Russian officials said the dam’s destruction would permanently cut off fresh water supplies to southern Ukraine and Russian-controlled Crimea, even though the peninsula has enough fresh water for now, with its reservoirs at 80 % tree.
Ukrainian authorities cut off water supplies to Crimea after Moscow’s illegal annexation of the peninsula in 2014, and Putin cited the need to restore them as the main reason for his decision to invade Ukraine.
Regional Gov said. Oleksandr Prokudin said about 600 square kilometers (231 square miles) of the region was submerged — more than two-thirds of it on the Russian-controlled east bank of the Dnieper.
“People are tired … (they) have no desire to flee to other regions of Ukraine,” said Prokudin.
French President Emmanuel Macron tweeted that the destruction of the dam was an “attack” and a “heinous act,” without assigning blame. Paris said it was rushing aid including water purifiers, 500,000 water purification tablets and hygiene kits.
President Alexander Lukashenko of Belarus, a key Putin ally, said Kyiv blew up the dam to distract attention from what it described as a botched attempt to launch its counteroffensive.
Ukrainian authorities have been largely silent about recent developments on the battlefield amid growing reports of intensified fighting that could add up to the long-awaited counteroffensive.
In a podcast Wednesday, Michael Kofman of the Center for Naval Analyses, a US research group, said the fighting had taken a “more positive turn” with Ukrainian forces appearing to conduct offensive operations near eastern town of Velyka Novosilka and other points in the southern part of Donetsk region, as well as on its border with Zaporizhzhia province.

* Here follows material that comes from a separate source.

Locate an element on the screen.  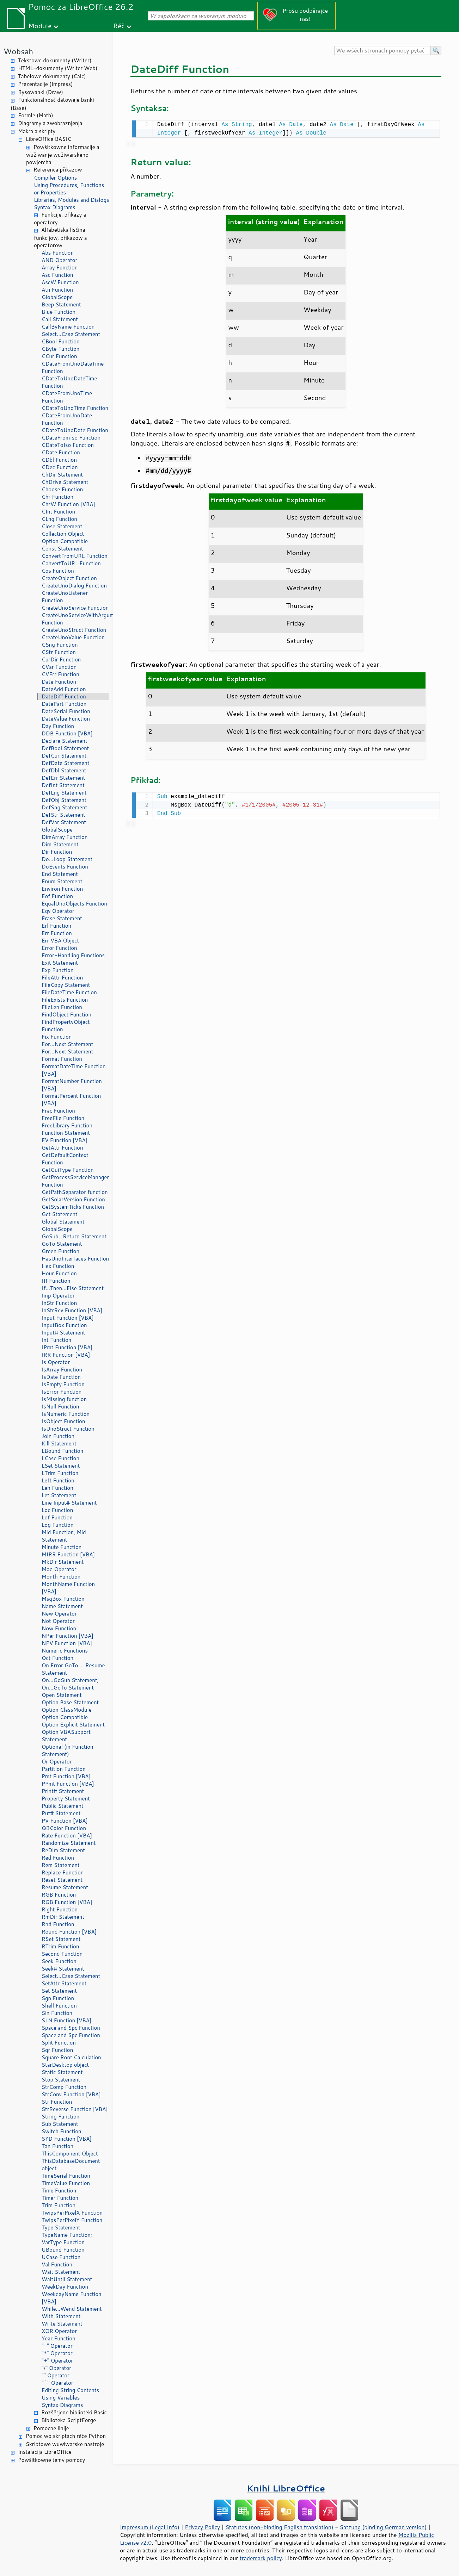
AND Operator is located at coordinates (59, 260).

“These attacks I don’t believe to be the main offensive effort, but they mark what I think is the beginning of the Ukrainian offensive,” he said. “It’s now beyond shaping operations — these are multi-brigade attacks, they’ve broken Russian lines in and around Velyka Novosilka.”
In eastern Donbas, a battle continued for the largely destroyed city of Bakhmut — one of the war’s epicenters. Ukraine’s 3rd Separate Assault Brigade, in a Telegram post, said it was advancing on the edges of the city.

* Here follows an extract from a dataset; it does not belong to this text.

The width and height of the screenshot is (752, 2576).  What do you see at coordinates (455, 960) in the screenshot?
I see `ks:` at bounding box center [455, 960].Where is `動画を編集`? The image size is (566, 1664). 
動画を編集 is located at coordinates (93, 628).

Russian Defense Minister Sergei Shoigu said his country’s forces pushed back Ukrainian troops trying to punch through defense lines in the Zaporizhzhia region after a two-hour battle involving what he said were up to 1,500 soldiers of Ukraine and 150 armored vehicles.

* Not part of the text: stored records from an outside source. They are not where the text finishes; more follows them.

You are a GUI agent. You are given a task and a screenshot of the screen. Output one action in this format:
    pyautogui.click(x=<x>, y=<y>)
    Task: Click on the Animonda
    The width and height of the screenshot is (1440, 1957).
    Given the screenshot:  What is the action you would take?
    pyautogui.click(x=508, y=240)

“The enemy’s reserve forces specially trained for the realization of this victory did not fulfill their task,” Shoigu said. He did not immediately provide evidence for his claims.
Ukrainian armed forces spokesman Valerii Shershen acknowledged “increased activity” in the Zaporizhzhia region, but added that he “would not call it serious.”
___
Keaten reports from Kyiv. Illia Novikov in Kyiv, Joanna Kozlowska in London, Elise Morton in Thessaloniki, Greece, Yuras Karmanau in Tallinn, Estonia, and Hanna Arhirova in Warsaw, Poland contributed.